-- MATERIAL PROVIDED follows --

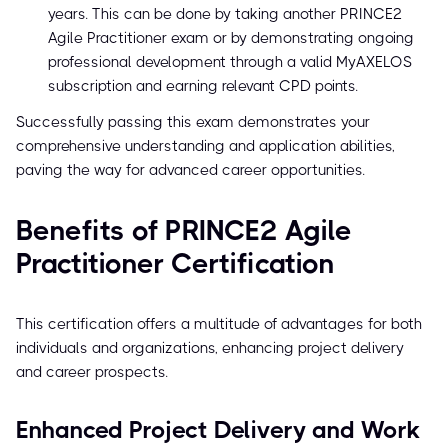
years. This can be done by taking another PRINCE2
Agile Practitioner exam or by demonstrating ongoing
professional development through a valid MyAXELOS
subscription and earning relevant CPD points.
Successfully passing this exam demonstrates your
comprehensive understanding and application abilities,
paving the way for advanced career opportunities.
Benefits of PRINCE2 Agile
Practitioner Certification
This certification offers a multitude of advantages for both
individuals and organizations, enhancing project delivery
and career prospects.
Enhanced Project Delivery and Work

-- MATERIAL PROVIDED concluded --

▶ [WHAT NEEDS TO BE DONE]:
Type out the data above again exactly as written, minus the images.

▶ [OUTPUT BELOW]:
years. This can be done by taking another PRINCE2
Agile Practitioner exam or by demonstrating ongoing
professional development through a valid MyAXELOS
subscription and earning relevant CPD points.
Successfully passing this exam demonstrates your
comprehensive understanding and application abilities,
paving the way for advanced career opportunities.
Benefits of PRINCE2 Agile
Practitioner Certification
This certification offers a multitude of advantages for both
individuals and organizations, enhancing project delivery
and career prospects.
Enhanced Project Delivery and Work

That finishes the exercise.